Your assignment |
Copy every line from the one that holds "be employed. Smoothing" to the end of the records below, exactly and with nothing else, but without any pictures.

Records for the task |
[Start of section]
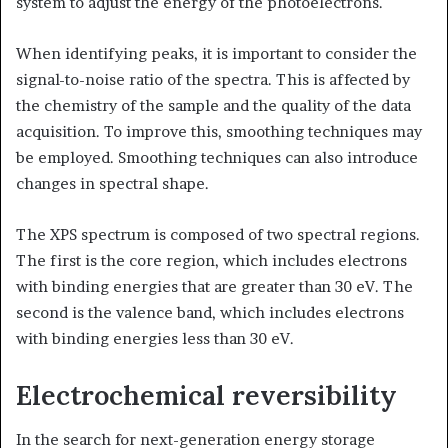
system to adjust the energy of the photoelectrons.
When identifying peaks, it is important to consider the
signal-to-noise ratio of the spectra. This is affected by
the chemistry of the sample and the quality of the data
acquisition. To improve this, smoothing techniques may
be employed. Smoothing techniques can also introduce
changes in spectral shape.
The XPS spectrum is composed of two spectral regions.
The first is the core region, which includes electrons
with binding energies that are greater than 30 eV. The
second is the valence band, which includes electrons
with binding energies less than 30 eV.
Electrochemical reversibility
In the search for next-generation energy storage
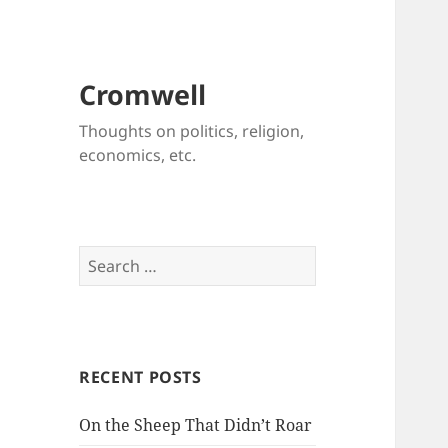
Cromwell
Thoughts on politics, religion,
economics, etc.
Search
for:
RECENT POSTS
On the Sheep That Didn’t Roar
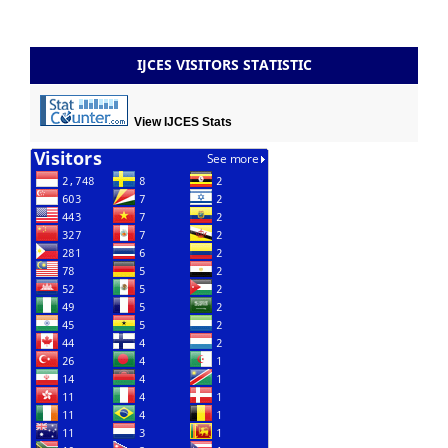
IJCES VISITORS STATISTIC
View IJCES Stats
[End of section]
Output below |
be employed. Smoothing techniques can also introduce
changes in spectral shape.
The XPS spectrum is composed of two spectral regions.
The first is the core region, which includes electrons
with binding energies that are greater than 30 eV. The
second is the valence band, which includes electrons
with binding energies less than 30 eV.
Electrochemical reversibility
In the search for next-generation energy storage
Cromwell
Thoughts on politics, religion,
economics, etc.
Search
for:
RECENT POSTS
On the Sheep That Didn’t Roar
IJCES VISITORS STATISTIC
View IJCES Stats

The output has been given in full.